Creating point is easy, you pass x and y coordinates into Point() -object (+ possibly also z -coordinate):

[1]:

# Import necessary geometric objects from shapely module
from shapely.geometry import Point, LineString, Polygon

# Create Point geometric object(s) with coordinates
point1 = Point(2.2, 4.2)
point2 = Point(7.2, -25.1)
point3 = Point(9.26, -2.456)
point3D = Point(9.26, -2.456, 0.57)


Let’s see what the variables look like:

[2]:

point1

[2]:


Jupyter notebook is able to display the shape directly on the screen.

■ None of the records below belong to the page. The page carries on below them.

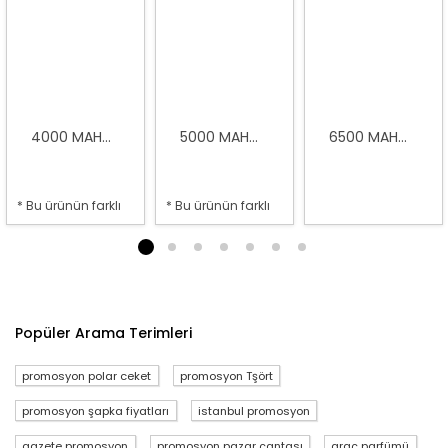
4000 MAH...
5000 MAH...
6500 MAH...
* Bu ürünün farklı
* Bu ürünün farklı
seçenekleri var
seçenekleri var
1
2
3
4
5
6
7
Popüler Arama Terimleri
promosyon polar ceket
promosyon Tşört
promosyon şapka fiyatları
istanbul promosyon
gazete promosyon
promosyon pazar çantası
araç parfümü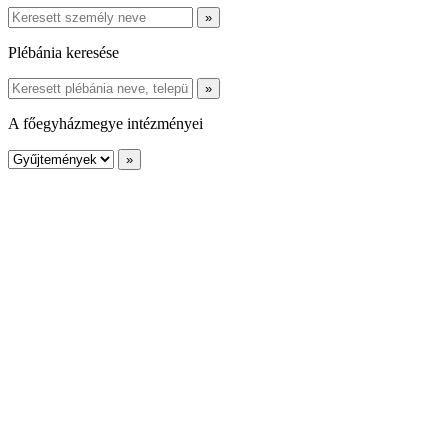
Plébánia keresése
A főegyházmegye intézményei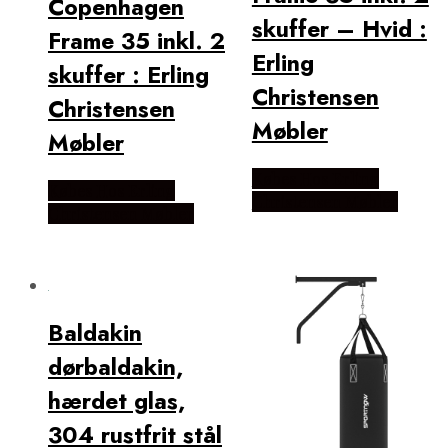
Copenhagen
skuffer – Hvid :
Frame 35 inkl. 2
Erling
skuffer : Erling
Christensen
Christensen
Møbler
Møbler
Købes Hos Erling
Købes Hos Erling
Christensen Møbler
Christensen Møbler
Baldakin
dørbaldakin,
hærdet glas,
304 rustfrit stål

We can also print out the points to see the actual definition:

[3]:

print(point1)
print(point3D)

POINT (2.2 4.2)
POINT Z (9.26 -2.456 0.57)


3D-point can be recognized from the capital Z -letter in front of the coordinates.

Let’s also check the data type of a point:

[4]:

type(point1)

[4]:

shapely.geometry.point.Point


We can see that the type of the point is shapely’s Point which is represented in a specific format that is based on GEOS C++ library that is one of the standard libraries in GIS. It runs under the hood e.g. in QGIS.

We can also access the geometry type of the object using Point.geom_type:

[5]:

point1.geom_type

[5]:

'Point'


Point attributes and functions¶

Points and other shapely objects have useful built-in attributes and methods. One of the most useful ones are the ability to extract the coordinates of a Point and calculate the Euclidian distance between points.

Extracting the coordinates of a Point can be done in a couple of different ways:

[6]:

# Get the coordinates
point_coords = point1.coords
print(point_coords)

<shapely.coords.CoordinateSequence object at 0x000002E363D8BF98>

[7]:

# What is the data type?
type(point_coords)

[7]:

shapely.coords.CoordinateSequence


As we can see, the data type of our point_coords variable is a Shapely CoordinateSequence.

Let’s see how we can get out the actual coordinates from this object:

[8]:

# Get x and y coordinates
xy = point_coords.xy

# Get only x coordinates of Point1
x = point1.x

y = point1.y


Print out the coordinates:

[9]:

print("xy:", xy, "\n")
print("x:", x, "\n")
print("y:", y)

xy: (array('d', [2.2]), array('d', [4.2]))

x: 2.2

y: 4.2


As we can see from above the xy -variable contains a tuple where x and y coordinates are stored inside numpy arrays. Using the attributes point1.x and point1.y it is possible to get the coordinates directly as plain decimal numbers.

It is also possible to calculate the distance between two objects using shapely. The returned distance is based on the projection of the points (e.g. degrees in WGS84, meters in UTM).

Let’s calculate the distance between point1 and point2:

[10]:

# Calculate the distance between point1 and point2
point_dist = point1.distance(point2)

print("Distance between the points is {0:.2f} decimal degrees".format(point_dist))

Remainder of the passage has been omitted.